Another delegate directly accused Metrolinx and Mayor Eisenberger and Councillors Aidan Johnson, Jason Farr, Matthew Green and Sam Merulla of lying, the most egregious form of unparliamentary language that should never be allowed in a legislative chamber. The Chair failed to call the delegate out on this violation but shut down Ward 2 Councillor Jason Farr when he tried to rebut it.
Yet another compared accepting Metrolinx funding to Judas Iscariot accepting 30 pieces of silver, and charmingly reminded the assembled councillors that Judas went on to hang himself.
And yet another pointedly warned the pro-LRT supporters they should dust off their resumes.

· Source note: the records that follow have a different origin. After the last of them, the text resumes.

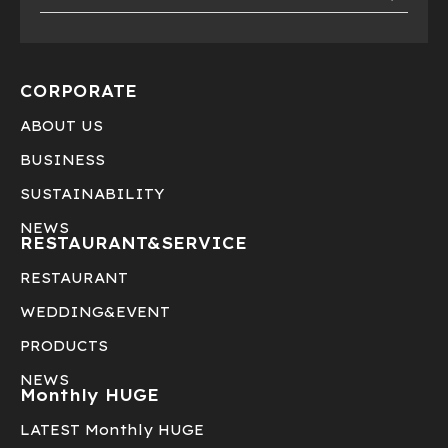
CORPORATE
ABOUT US
BUSINESS
SUSTAINABILITY
NEWS
RESTAURANT&
SERVICE
RESTAURANT
WEDDING&EVENT
PRODUCTS
NEWS
Monthly HUGE
LATEST Monthly HUGE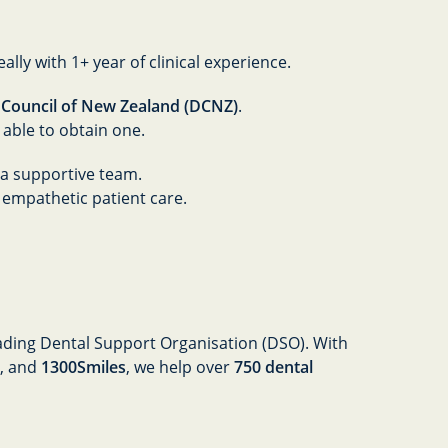
eally with 1+ year of clinical experience.
 Council of New Zealand (DCNZ)
.
r able to obtain one.
a supportive team.
 empathetic patient care.
leading Dental Support Organisation (DSO). With
, and
1300Smiles
, we help over
750 dental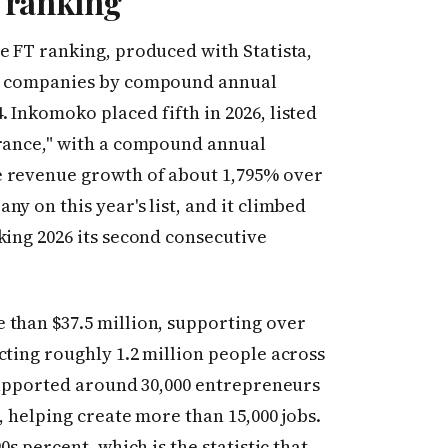
 ranking
 FT ranking, produced with Statista,
te companies by compound annual
 Inkomoko placed fifth in 2026, listed
urance," with a compound annual
e revenue growth of about 1,795% over
y on this year's list, and it climbed
king 2026 its second consecutive
 than $37.5 million, supporting over
cting roughly 1.2 million people across
 supported around 30,000 entrepreneurs
, helping create more than 15,000 jobs.
0s percent, which is the statistic that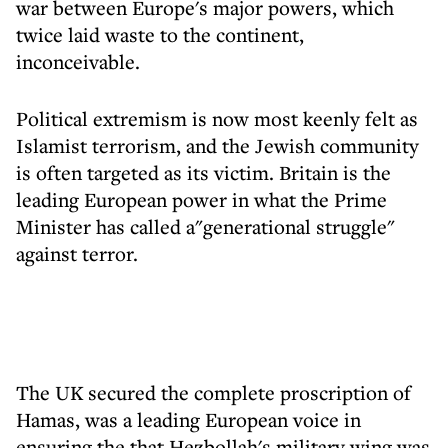
war between Europe's major powers, which
twice laid waste to the continent,
inconceivable.
Political extremism is now most keenly felt as
Islamist terrorism, and the Jewish community
is often targeted as its victim. Britain is the
leading European power in what the Prime
Minister has called a"generational struggle"
against terror.
The UK secured the complete proscription of
Hamas, was a leading European voice in
ensuring the that Hezbollah's military wing was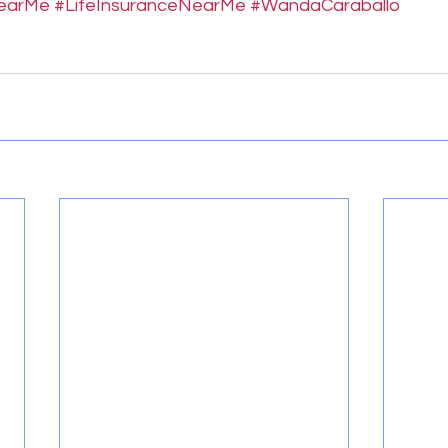
NearMe
#LifeInsuranceNearMe
#WandaCaraballo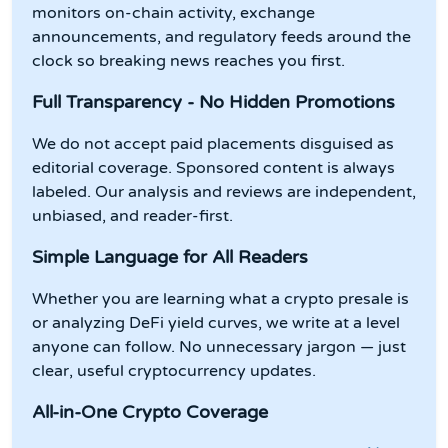
monitors on-chain activity, exchange
announcements, and regulatory feeds around the
clock so breaking news reaches you first.
Full Transparency - No Hidden Promotions
We do not accept paid placements disguised as
editorial coverage. Sponsored content is always
labeled. Our analysis and reviews are independent,
unbiased, and reader-first.
Simple Language for All Readers
Whether you are learning what a crypto presale is
or analyzing DeFi yield curves, we write at a level
anyone can follow. No unnecessary jargon — just
clear, useful cryptocurrency updates.
All-in-One Crypto Coverage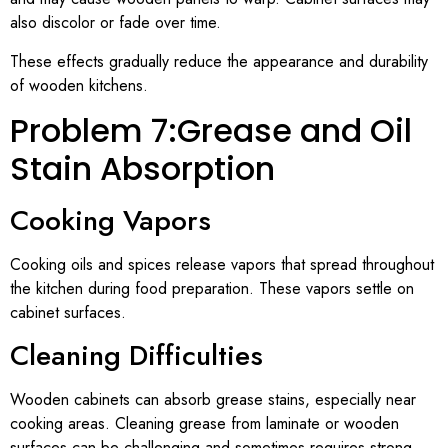
also discolor or fade over time.
These effects gradually reduce the appearance and durability
of wooden kitchens.
Problem 7:Grease and Oil
Stain Absorption
Cooking Vapors
Cooking oils and spices release vapors that spread throughout
the kitchen during food preparation. These vapors settle on
cabinet surfaces.
Cleaning Difficulties
Wooden cabinets can absorb grease stains, especially near
cooking areas. Cleaning grease from laminate or wooden
surfaces can be challenging and sometimes requires strong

More than one other LRT opponent, unable to contain their basic contempt for Hamilton, insisted that what we really need is not transit for the city but rather transit out of the city.
Anti-LRT councillor Donna Skelly of Ward 7, who admits to actively collaborating with the anti-LRT group [MP3 link] despite having promised to respect and uphold Council's support for LRT, followed a pattern of asking blatantly leading and irresponsible questions of the anti-LRT delegates.
The LRT opponents on Council continue to make the misleading insinuation that if we reject LRT, we can still use the $1 billion funding commitment for something other than the approved plan.
This is false. If we reject LRT, the money will be released back into the rapid transit fund and we will have to start from scratch to develop a new rapid transit funding request, a process that takes several years.
We would throw away a decade of planning that got us to where we are today and spend another decade getting back to this point again - if we ever do. What Provincial government would ever want to partner with a fickle City Council that can't keep its commitments?
You may be feeling exasperated with all the shenanigans on this long and winding file, but it's not over yet. We get to do it all over again on Tuesday, April 19, when Councillors will once again convene in a General Issues Committee to listen to more delegations (yes, there will be more delegations) and consider approving the EPR amendment they deferred at this meeting.
That means the work of LRT supporters is not over. Between now and April 19, we need as many voices to speak up in favour of transformative opportunity as possible.
We need supporters to evangelize this project with their families, friends and networks, send messages to Council, register to delegate at the next meeting, and create the space that Council clearly needs to bring itself to approve this important step before the project timeline goes into jeopardy.
More to come on this. Meanwhile, stay hopeful: the narrow voices of cynicism and fear may have had their day, but they will not decide the fate of this city.